The 2015 census showed that 97.6% of the population was Catholic, 2% were Protestant, and less than 1% Muslim; Protestant denominations included the Assemblies of God, Baptists, Presbyterians, Methodists, Seventh-day Adventists, Pentecostals, Jehovah's Witnesses, and the Christian
Vision Church. Many citizens also retain some vestiges of animistic beliefs and practices, alongside monotheistic religion.

The number of churches has grown from 100 in 1974 to over 800 in 1994, with Church membership having grown considerably under Indonesian rule, as Pancasila, Indonesia's state ideology, requires all citizens to believe in one God. East Timorese animist belief systems did not fit with Indonesia's constitutional monotheism, resulting in mass conversions to Christianity. Portuguese clergy were replaced with Indonesian priests and Latin and Portuguese mass was replaced by Indonesian mass. Before the invasion, only 20 percent of East Timorese were Roman Catholics, and by the 1980s, 95 percent were registered as Catholics. With over 90 percent Catholic population, Timor-Leste is currently one of the most densely Catholic countries in the world.

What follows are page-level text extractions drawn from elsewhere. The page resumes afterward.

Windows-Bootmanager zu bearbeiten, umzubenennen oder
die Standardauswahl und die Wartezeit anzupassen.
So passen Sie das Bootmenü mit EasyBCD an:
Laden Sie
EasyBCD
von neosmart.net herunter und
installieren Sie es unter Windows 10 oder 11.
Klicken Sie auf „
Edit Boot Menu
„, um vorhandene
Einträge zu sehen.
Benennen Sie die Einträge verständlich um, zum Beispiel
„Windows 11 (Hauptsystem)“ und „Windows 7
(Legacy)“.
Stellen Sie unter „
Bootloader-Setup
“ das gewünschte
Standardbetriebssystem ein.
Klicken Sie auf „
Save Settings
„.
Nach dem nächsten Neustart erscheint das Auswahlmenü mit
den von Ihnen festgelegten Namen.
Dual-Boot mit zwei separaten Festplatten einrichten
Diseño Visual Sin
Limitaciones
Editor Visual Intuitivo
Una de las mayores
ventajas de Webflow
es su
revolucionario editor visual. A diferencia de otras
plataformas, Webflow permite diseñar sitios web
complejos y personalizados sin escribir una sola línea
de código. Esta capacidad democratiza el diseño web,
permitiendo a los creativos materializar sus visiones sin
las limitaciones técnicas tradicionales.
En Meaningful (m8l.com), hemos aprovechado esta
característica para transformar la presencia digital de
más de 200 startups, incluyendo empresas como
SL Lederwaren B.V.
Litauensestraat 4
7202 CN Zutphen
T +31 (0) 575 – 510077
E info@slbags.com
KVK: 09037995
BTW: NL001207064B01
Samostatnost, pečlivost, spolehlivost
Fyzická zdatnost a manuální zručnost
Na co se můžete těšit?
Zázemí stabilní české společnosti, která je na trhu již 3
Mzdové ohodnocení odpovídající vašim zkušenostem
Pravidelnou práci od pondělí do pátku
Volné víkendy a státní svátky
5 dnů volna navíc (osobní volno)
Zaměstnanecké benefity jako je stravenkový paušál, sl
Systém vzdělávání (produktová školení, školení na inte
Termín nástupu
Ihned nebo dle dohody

The number of Protestants and Muslims declined significantly after September 1999 because these groups were disproportionately represented among supporters of integration with Indonesia and among the Indonesian civil servants assigned to work in the province from other parts of Indonesia, many of whom left the country in 1999. The Indonesian military forces formerly stationed in the country included a significant number of Protestants, who played a major role in establishing Protestant churches in the territory. Fewer than half of those congregations existed after September 1999, and many Protestants were among those who remained in West Timor. In the early 2000s, the Assemblies of God was the largest and most active of the Protestant denominations.

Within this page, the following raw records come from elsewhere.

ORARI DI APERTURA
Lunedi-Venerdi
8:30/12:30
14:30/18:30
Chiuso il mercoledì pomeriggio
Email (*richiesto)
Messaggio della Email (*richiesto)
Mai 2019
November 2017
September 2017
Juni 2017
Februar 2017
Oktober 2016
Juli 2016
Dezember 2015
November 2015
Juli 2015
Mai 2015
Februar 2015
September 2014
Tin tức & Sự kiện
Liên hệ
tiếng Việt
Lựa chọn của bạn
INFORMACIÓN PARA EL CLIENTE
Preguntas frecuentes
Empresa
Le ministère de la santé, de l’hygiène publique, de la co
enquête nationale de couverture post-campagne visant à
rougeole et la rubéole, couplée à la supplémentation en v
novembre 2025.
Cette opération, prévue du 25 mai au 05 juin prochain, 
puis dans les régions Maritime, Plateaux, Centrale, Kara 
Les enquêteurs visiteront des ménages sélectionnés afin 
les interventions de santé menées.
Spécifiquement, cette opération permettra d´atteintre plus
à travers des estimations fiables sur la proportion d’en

The country had a significant Muslim population during the Indonesian and Arabic rule, composed mostly of ethnic Malay immigrants from Indonesian islands. There were also a few ethnic East Timorese converts to Islam, as well as a small number descended from Arab Muslims living in the country while it was under Portuguese authority. The latter group was well integrated into society, but ethnic Malay Muslims at times were not. Only a small number of ethnic Malay Muslims remained.

Domestic and foreign missionary groups operated freely.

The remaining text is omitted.